The heartbreaking and profoundly disturbing image of a dead three-year-old boy washed up on a beach may prove to be the defining image of the migrant and refugee crisis that Europe is struggling to deal with. The Independent newspaper made a brave decision to put this graphic image on their front page this morning. It isn’t pleasant but it does help to reframe the debate. Instead of seeing migrants and refugees as a faceless ‘swarm’ this image demonstrates the terrible human cost of this crisis.
Sadly this crisis is not new. Two years ago, Pope Francis visited the island of Lampedusa and condemned what he saw as ‘global indifference’ to the plight of migrants drowning while trying to cross the Mediterranean. A colossal failure in leadership by European leaders and indifference and even hostility by European populations has exacerbated the crisis. Certain sections of the media are also to blame for stoking hostility. The Daily Express front page on 11 August which criticised the BBC’s Songs of Praise programme for wasting tax payers’ money by filming at the migrant camp in Calais was just barely concealed racism.
|Irish Naval personnel from the LÉ Eithne (P31) |
rescuing migrants as part of Operation Triton.

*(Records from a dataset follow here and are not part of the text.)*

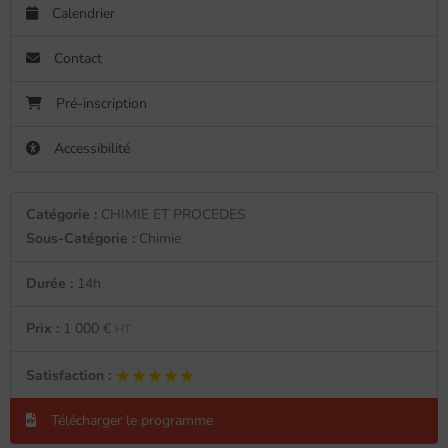
Calendrier
Contact
Pré-inscription
Accessibilité
Catégorie :
CHIMIE ET PROCEDES
Sous-Catégorie :
Chimie
Durée :
14h
Prix :
1 000 €
HT
★★★★★
★★★★★
Satisfaction :
Télécharger le programme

Copyright Irish Defence Force under Creative Commons Licence
On this morning’s Today programme on BBC Radio 4, the former Cabinet minister, Baroness Warsi, spoke with compassion when she highlighted Britain’s history in offering refuge to people fleeing war and persecution. England offered many Huguenots asylum during the sixteenth century, and Edward VI even gave them the whole of the western crypt of Canterbury Cathedral for their worship. They still worship there to this day. Then in the twentieth century, the Kindertransport organised before the outbreak of World War II saw Britain take in nearly 10,000 Jewish children. To me it is sad that Britain is not living up to the hospitality offered by our ancestors.
Baroness Warsi was also right to point out that Britain is already a major supplier of humanitarian aid to the Syrian crisis, but I feel that however laudable our aid contribution is it there is still more that can be done. Last summer, Britain was slow to act as Islamic State seized control of Mosul and forced Yazidis and Christians to flee. In being slow to act and in refusing to take in refugees arriving in Europe, we are making the same mistake over this crisis, which of course is partly caused by the chaos in Syria and northern Iraq.
David Cameron and other European leaders now need to show both leadership and compassion in this crisis. The British Government needs to take a lead and not be swayed by xenophobic and isolationist views on immigration. It would be naive to say that immigration is always benign and doesn’t present challenges to the United Kingdom. Immigration often comes with profound dilemmas for both immigrant and indigenous communities. However, from a Christian perspective, ignoring the plight of these migrants and refugees is untenable and goes against the grain of scripture and Christian tradition. Jesus’ parables of the Good Samaritan, Lazarus and the Rich Man, and the Sheep and the Goats* mean that for Christians we do not have the luxury of being able to walk on by on the other side (read them if you don't believe me). Jesus simply does not allow us to be indifferent to the suffering of others.
However, hospitality is by nature a costly enterprise. Just as, in the parable, the Good Samaritan paid for the injured man to be cared for at an inn, hospitality costs us something. Dealing with the migrant and refugee crisis will be costly, but I guarantee that that the cost will be less to us than it was for that dead three-year-old on the beach.